Work instruction:
The first line of the entries and each line after it, through the one that contains "Pages et Articles Phares", are to be duplicated exactly; no picture belongs in the copy.

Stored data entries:
******************************

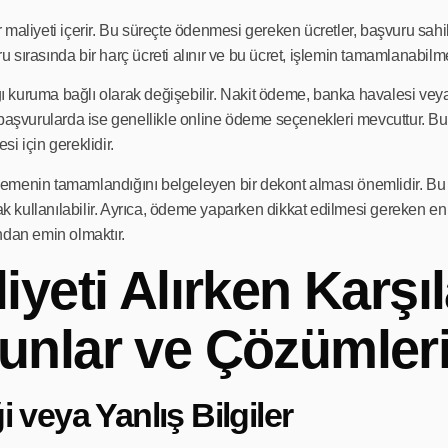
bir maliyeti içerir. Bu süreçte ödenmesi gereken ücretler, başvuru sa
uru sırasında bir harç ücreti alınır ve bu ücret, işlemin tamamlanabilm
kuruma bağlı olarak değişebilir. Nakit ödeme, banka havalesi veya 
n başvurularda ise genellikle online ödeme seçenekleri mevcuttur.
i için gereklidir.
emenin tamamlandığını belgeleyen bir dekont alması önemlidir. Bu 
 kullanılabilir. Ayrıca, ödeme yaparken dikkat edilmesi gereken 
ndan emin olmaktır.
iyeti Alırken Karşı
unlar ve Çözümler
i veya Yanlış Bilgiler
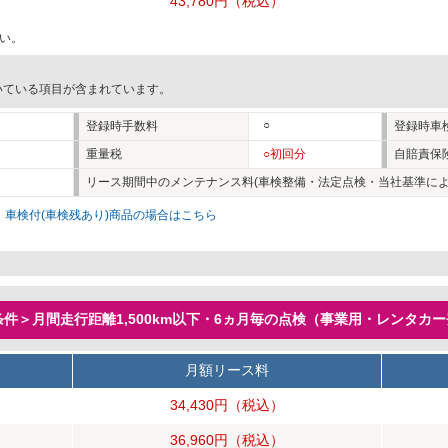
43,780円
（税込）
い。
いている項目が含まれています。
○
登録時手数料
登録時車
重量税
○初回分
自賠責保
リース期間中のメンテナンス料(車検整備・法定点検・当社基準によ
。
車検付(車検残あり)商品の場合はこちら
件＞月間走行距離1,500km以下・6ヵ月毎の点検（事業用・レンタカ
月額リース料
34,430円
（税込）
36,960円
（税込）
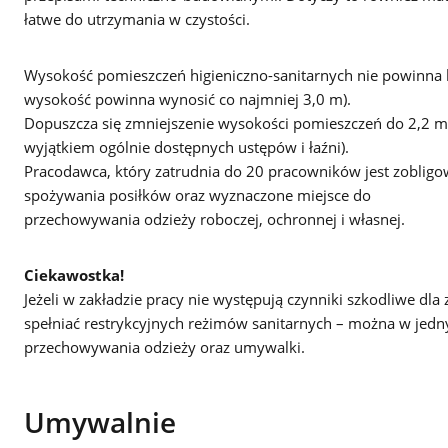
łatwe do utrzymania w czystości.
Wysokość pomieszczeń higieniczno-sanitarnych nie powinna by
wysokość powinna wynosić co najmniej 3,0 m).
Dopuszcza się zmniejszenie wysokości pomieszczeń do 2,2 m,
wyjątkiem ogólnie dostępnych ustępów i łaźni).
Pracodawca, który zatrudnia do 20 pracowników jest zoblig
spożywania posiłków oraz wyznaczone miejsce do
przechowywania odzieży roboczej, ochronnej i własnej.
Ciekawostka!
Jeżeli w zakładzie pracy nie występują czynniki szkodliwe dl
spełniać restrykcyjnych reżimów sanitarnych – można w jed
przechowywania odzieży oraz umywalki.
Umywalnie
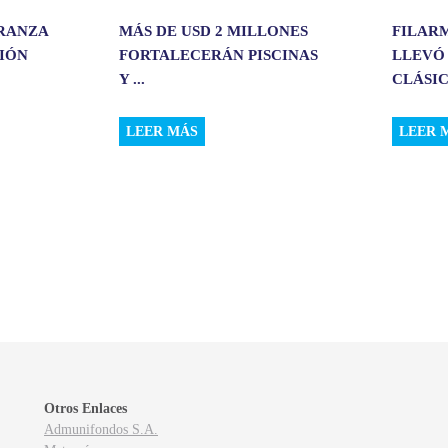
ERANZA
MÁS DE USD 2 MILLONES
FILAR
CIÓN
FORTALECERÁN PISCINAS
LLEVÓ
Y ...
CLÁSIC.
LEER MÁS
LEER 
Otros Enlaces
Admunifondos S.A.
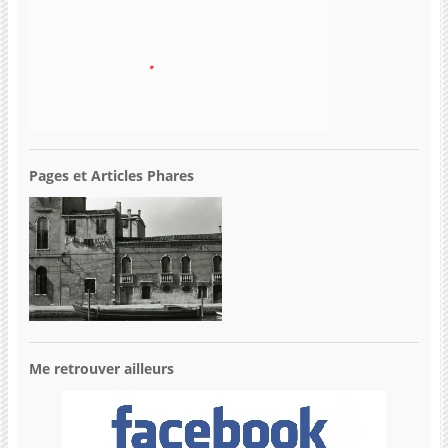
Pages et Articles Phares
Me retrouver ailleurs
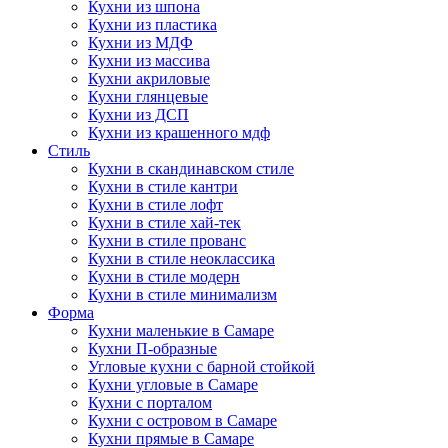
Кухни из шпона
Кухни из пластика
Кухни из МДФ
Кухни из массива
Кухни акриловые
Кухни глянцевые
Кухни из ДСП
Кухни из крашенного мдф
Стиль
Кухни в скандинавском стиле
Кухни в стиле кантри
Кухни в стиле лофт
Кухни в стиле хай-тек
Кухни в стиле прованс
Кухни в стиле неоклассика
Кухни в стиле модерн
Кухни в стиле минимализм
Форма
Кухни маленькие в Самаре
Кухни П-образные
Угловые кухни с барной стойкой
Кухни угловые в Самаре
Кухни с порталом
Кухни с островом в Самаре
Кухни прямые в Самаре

******************************

Response below:
bir maliyeti içerir. Bu süreçte ödenmesi gereken ücretler, başvuru sa
uru sırasında bir harç ücreti alınır ve bu ücret, işlemin tamamlanabilm
kuruma bağlı olarak değişebilir. Nakit ödeme, banka havalesi veya 
n başvurularda ise genellikle online ödeme seçenekleri mevcuttur.
i için gereklidir.
emenin tamamlandığını belgeleyen bir dekont alması önemlidir. Bu 
 kullanılabilir. Ayrıca, ödeme yaparken dikkat edilmesi gereken 
ndan emin olmaktır.
iyeti Alırken Karşı
unlar ve Çözümler
i veya Yanlış Bilgiler
43,780円
（税込）
い。
いている項目が含まれています。
○
登録時手数料
登録時車
重量税
○初回分
自賠責保
リース期間中のメンテナンス料(車検整備・法定点検・当社基準によ
。
車検付(車検残あり)商品の場合はこちら
件＞月間走行距離1,500km以下・6ヵ月毎の点検（事業用・レンタカ
月額リース料
34,430円
（税込）
36,960円
（税込）
łatwe do utrzymania w czystości.
Wysokość pomieszczeń higieniczno-sanitarnych nie powinna by
wysokość powinna wynosić co najmniej 3,0 m).
Dopuszcza się zmniejszenie wysokości pomieszczeń do 2,2 m,
wyjątkiem ogólnie dostępnych ustępów i łaźni).
Pracodawca, który zatrudnia do 20 pracowników jest zoblig
spożywania posiłków oraz wyznaczone miejsce do
przechowywania odzieży roboczej, ochronnej i własnej.
Ciekawostka!
Jeżeli w zakładzie pracy nie występują czynniki szkodliwe dl
spełniać restrykcyjnych reżimów sanitarnych – można w jed
przechowywania odzieży oraz umywalki.
Umywalnie
ERANZA
MÁS DE USD 2 MILLONES
FILAR
CIÓN
FORTALECERÁN PISCINAS
LLEVÓ
Y ...
CLÁSIC.
LEER MÁS
LEER 
Otros Enlaces
Admunifondos S.A.
Pages et Articles Phares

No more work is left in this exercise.